To end, I want to thank a few people specifically. Cantor Louise Treitman, first and foremost, as I mentioned before, my principal teacher of trope. To whatever extent I am good at this, it is because of her. (All failings are my own.) I’d also like include many other cantors and cantorial students and faculty. Cantors are the holy transmitters of sacred Jewish music, and it has been cantors who have been generous with their time and patience to help me learn to read many of our most precious texts: I’m thinking specifically of Cantors Risa Wallach, Lynn Torgove, Vera Broekhuysen, Hinda Labovitz, Sarah Bolts, and Aliza Berger.

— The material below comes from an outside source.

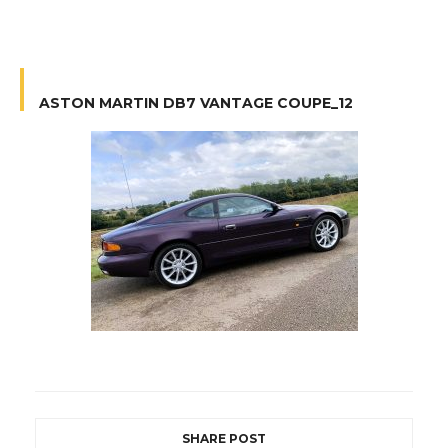
ASTON MARTIN DB7 VANTAGE COUPE_12
SHARE POST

I also want to especially thank Rabbi Shayna Rhodes, who was a never-ending source of encouragement. In true Shayna fashion, one of the ways that she was helpful was to criticize. As Ebn had done for her, she would correct all mistakes in my reading — not just the ones that were technically correctable mistakes. I am a better reader of Torah because of her.

Thank you to Sigalit Davis and to Harvey Bock, for making me learn Hebrew grammar and pronunciation so well.

Thank you to Rabbi Victor Reinstein of Nehar Shalom, my spiritual home for the past five years. He created and nurtured a community of practicers — in so many senses of that word. For years, I got up and read Torah nearly every Shabbat, and no one there made me feel anything but appreciated for my efforts.

Thank you to my classmates, the best people I know, and the ones who have supported me through everything, including this maniacal quest, these past six years.

And thank you to all of you, the Rabbinical School of Hebrew College. Many of you have sat patiently through some pretty questionable leyning over the years.

I am sorry that Rabbi Ebn Leader can’t be here today, but I want to share what part of what he wrote to me from Israel. “The Torah is eternal, but heaven forbid, she could also be eternally dead . . . It is the breath of those who read her words that give her life with which she can then continue through eternity. It is in the communal ritual of reading Torah, listening to it through each other’s voices, that we express our commitment to this ongoing process of giving life to Torah. Perhaps this is the meaning of חיי עולם נטע בתוכנו. God has planted within us the capacity to give life to that which is eternal. And through this of course, both sides, we and Torah, develop in wonderful and unexpected ways . . .”

May it ever be so, and may we strive to make true the words that we sing at the end of our ritual reading of Torah, the anthem of spiritual practice. הֲשִׁיבֵנוּ ה’ אֵלֶיךָ וְנָשׁוּבָה.

Thank you — shavua tov, and chag sameach!

Salem Pearce is a student at the Rabbinical School of Hebrew College.